Untitled - On the Bus to work

Beauty is rain
Soaking earth
And clothes,
Beating drums 
Cleansing aroma
Inciting peace
Touching every sense.

Grey days 
Sweep by
And brilliance
Breaks through
Into colors
Bright, demanding
To be noticed.

She demands it too,
Memories of feelings
Awake, alive inside
Holding on 
To her essence,
Inspiration.

Tuesday, May 5, 2015

Draft - revised

My heart cries out, reaching into shadows,
Searching for Her.  She still pulls at my heart,
Even though she is now a ghost, unseen.
Her voice is whispers in the past, dancing
Within my ears. She lives in dreams, alive,
Drawing my soul towards inspiration.
She left a remnant of her being wrapped
Around me like a shroud.  I feel the peace 
In Her presence, and I wonder if she
Still feels mine. She is a one way street, and
I live in her shadow, searching for light.

Draft -

She still pulls my heart,
Though she's a ghost now,
Unseen, Unheard,
Just felt... drawing 
My soul towards
Inspiration. She left
A remnant of her being
Wrapped around me
Like a shroud, laying
Me to rest.  I feel
The peace she gave 
Me, I feel her presence,
And I wonder, does
She feel mine? Is this
A one way street? Does
She hide in the shadows
Avoiding me?  

Alive, I am raging with life,
And it is wasted inside.
I search my essence because
I believe she is there
Caressing, nourishing,
Encouraging....  She is
A friend, my muse, and
She left me... Not alone,
But with a piece of her,
So I can go on.

People often crumble in life,
We have to pick up the shards
And put our life back together.
It often looks different afterwards.
I look back with joys and regrets,
Knowing I handle everything wrong.
I pray she is well, knowing all along
She is aspiring and inspiring,
As she floats along.

Monday, May 4, 2015

The Hermit's Journal - Entry 4

I don't understand why my mind shuts down in social situations. It just does.  I believe it is easier in this day and age for us awkward people to be alone.  Everything is at our finger tips, technology makes it so.  It's easy to escape the loneliness, though I feel it makes it more difficult to accomplish anything.  

I don't write the way I would, a hundred years ago.  I often imagine living in a wilderness and living off the land like Thoreau, one of my many ancestors who wrote. Distant relations, all those creative minds, and I sit alone observing the world from a safe distance.  

It is definitely a Brave New World and 1984 rolled into one.  Manipulation by the Mass Media keeps propaganda flowing and leaves society confused and helpless.  Society escapes into things, into desires, into technology, into selfishness..... Where is the greater good for mankind?  

I understand hard work and incentive brings out the best.

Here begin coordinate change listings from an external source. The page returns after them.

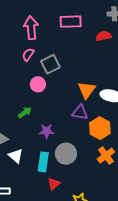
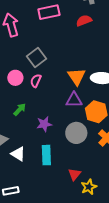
pink semicircle: (28, 55) -> (36, 81), moved
pink circle: (38, 84) -> (15, 78), moved
gray circle: (66, 154) -> (76, 133), moved
red triangle: (54, 184) -> (74, 174), moved

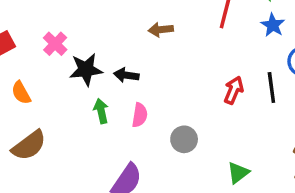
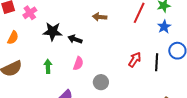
pink cross: (55, 44) -> (30, 13), moved
orange semicircle: (21, 93) -> (13, 38), turned -136
green arrow: (101, 111) -> (48, 66), moved

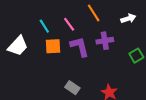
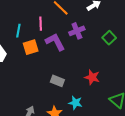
pink line: (69, 24) -> (41, 24), turned 48
cyan line: (44, 26) -> (18, 31), turned 56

I also understand suffering ad lack of the basic needs of survival.  There are families leaving in cars because the cannot afford rents. 

Who am I?  Silence.  I had in my dreams, never speaking out Against injustice.... I had inside the walls I built, keeping everyone out to protect a fragile heart from the cruelties of life.  It is not helpless, we just make ourselves feel that way.  I have open my voice, and it will grow in time.  No more silence.